North Dakota posted a surprising jump in oil and natural gas output in March, as producers leaned on newer technologies and processes to offset a slump in commodity prices.
WILLISTON, N.D., May 13 (Reuters) - North Dakota posted a surprising jump in oil and natural gas output in March, as producers leaned on newer technologies and processes to offset a slump in commodity prices.
Many industry observers had expected output to fall for the third consecutive month in the wake of a more than 50 percent drop in oil prices since last summer.
"We scratched our heads in the month of March" as to why production increased, Lynn Helms, director of the state's Department of Mineral Resources, said during a conference call with reporters.

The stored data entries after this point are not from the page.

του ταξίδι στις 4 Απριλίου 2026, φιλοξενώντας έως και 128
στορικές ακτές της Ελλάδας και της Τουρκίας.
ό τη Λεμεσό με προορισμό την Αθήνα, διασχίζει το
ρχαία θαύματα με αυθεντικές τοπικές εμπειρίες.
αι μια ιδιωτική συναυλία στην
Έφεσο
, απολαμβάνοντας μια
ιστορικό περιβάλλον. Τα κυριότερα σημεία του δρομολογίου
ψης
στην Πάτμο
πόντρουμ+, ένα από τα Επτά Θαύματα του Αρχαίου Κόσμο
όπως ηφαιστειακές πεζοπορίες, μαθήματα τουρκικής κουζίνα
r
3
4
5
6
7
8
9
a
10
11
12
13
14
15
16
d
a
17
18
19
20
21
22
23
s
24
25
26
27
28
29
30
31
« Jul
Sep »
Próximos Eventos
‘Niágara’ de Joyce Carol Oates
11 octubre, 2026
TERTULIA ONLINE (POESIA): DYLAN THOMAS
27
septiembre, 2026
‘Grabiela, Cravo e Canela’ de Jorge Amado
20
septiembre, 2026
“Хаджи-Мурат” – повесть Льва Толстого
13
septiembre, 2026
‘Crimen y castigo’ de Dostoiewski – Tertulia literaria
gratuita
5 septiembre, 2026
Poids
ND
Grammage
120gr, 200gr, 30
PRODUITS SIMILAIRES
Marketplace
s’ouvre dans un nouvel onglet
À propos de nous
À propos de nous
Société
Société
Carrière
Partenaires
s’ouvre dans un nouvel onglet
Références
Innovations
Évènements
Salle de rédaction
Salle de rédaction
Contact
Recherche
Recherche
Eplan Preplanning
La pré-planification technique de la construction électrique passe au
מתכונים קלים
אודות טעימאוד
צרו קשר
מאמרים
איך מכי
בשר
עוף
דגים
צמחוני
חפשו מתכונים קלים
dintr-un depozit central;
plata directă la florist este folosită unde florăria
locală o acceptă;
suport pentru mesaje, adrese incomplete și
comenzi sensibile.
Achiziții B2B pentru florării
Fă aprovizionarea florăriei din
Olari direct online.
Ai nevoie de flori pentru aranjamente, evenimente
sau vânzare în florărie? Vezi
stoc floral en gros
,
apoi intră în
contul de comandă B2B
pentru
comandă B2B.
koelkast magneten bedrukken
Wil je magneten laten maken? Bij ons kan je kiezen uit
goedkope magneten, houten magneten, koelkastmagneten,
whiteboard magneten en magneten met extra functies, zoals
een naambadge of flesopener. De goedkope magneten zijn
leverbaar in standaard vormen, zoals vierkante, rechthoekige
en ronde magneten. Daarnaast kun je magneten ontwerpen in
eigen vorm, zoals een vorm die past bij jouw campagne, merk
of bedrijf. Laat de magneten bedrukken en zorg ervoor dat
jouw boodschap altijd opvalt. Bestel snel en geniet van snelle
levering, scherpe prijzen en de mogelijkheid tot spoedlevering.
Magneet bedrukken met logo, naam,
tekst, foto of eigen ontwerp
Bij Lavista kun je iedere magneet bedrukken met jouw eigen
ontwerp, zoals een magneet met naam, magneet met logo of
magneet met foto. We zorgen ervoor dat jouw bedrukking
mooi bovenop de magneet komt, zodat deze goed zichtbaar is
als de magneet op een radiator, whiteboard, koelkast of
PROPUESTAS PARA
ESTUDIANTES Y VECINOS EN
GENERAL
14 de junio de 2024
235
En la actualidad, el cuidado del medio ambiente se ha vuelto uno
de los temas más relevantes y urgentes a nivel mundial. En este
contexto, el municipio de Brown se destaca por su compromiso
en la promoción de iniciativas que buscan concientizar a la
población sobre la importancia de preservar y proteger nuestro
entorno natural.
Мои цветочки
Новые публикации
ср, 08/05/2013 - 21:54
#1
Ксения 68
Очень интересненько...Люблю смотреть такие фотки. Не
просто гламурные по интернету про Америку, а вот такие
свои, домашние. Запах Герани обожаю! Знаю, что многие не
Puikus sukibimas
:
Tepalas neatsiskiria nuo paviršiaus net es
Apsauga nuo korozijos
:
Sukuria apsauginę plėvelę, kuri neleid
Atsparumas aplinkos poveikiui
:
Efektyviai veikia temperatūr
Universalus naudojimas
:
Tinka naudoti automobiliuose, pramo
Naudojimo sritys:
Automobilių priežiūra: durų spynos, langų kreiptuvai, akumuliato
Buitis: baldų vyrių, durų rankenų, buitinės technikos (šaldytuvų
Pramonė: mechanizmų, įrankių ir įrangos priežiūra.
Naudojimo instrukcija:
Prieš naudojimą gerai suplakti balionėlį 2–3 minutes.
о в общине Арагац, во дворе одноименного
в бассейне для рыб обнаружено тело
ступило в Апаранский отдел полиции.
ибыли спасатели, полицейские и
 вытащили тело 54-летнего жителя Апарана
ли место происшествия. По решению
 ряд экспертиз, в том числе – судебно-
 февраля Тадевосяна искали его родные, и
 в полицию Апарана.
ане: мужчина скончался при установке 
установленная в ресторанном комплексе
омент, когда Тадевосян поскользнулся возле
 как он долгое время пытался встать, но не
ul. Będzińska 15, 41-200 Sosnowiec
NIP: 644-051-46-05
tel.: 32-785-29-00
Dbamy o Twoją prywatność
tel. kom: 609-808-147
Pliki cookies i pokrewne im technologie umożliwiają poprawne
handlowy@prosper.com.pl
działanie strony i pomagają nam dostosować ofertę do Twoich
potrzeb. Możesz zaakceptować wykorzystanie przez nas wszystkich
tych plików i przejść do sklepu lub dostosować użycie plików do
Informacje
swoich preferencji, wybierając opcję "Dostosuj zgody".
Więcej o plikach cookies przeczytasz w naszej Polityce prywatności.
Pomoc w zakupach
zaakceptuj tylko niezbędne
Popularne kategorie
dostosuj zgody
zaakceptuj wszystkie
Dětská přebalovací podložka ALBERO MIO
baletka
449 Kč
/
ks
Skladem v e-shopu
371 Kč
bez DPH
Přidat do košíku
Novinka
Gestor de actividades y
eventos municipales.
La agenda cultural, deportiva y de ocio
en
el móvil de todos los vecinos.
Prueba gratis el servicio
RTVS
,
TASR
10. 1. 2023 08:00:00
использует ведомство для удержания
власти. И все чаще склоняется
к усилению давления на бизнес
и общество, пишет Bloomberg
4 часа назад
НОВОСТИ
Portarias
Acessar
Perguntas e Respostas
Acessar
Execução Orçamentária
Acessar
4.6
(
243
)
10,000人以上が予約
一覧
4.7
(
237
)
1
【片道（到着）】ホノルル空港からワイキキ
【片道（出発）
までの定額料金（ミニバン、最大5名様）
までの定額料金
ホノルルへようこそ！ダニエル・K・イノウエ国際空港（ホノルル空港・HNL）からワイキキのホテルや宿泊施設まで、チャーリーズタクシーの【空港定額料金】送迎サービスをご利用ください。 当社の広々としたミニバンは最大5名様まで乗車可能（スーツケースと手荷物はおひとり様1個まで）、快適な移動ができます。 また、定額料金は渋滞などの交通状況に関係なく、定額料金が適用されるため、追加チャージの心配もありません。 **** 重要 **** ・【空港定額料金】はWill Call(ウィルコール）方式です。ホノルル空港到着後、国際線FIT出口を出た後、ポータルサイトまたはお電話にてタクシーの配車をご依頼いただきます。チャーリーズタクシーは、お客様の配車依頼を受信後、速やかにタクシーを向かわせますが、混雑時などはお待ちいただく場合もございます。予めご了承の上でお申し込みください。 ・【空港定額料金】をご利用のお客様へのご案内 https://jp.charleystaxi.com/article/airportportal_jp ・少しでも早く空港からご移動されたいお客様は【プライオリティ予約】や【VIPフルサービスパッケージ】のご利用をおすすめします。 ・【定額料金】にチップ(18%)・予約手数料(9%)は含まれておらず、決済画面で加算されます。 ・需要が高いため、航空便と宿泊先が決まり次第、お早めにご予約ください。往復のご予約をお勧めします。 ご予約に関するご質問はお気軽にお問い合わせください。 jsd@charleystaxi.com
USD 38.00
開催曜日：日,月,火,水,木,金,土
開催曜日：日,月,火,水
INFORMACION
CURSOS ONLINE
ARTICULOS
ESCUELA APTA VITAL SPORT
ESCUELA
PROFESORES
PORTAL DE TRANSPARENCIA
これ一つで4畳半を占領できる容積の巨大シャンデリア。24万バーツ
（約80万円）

Yet the increase shows producers' willingness to wring efficiencies out of existing operations, as well as their attempt to maintain production, even at depressed prices, to safeguard relationships with service providers ahead of any future spike in crude oil prices.
About 189 North Dakota wells were completed in March at locations owned by Exxon Mobil Corp, Hess Corp, Continental Resources Inc and ConocoPhillips, reversing a trend in which most producers delayed completions.
"These four appear to be more in tune with having normal cash flow, and continue to complete their wells in a more aggressive manner," Helms said.
But in a sign of divergent strategies in the No. 2 U.S. oil producing state, EOG Resources Inc and Marathon Oil Corp continue to delay fracking.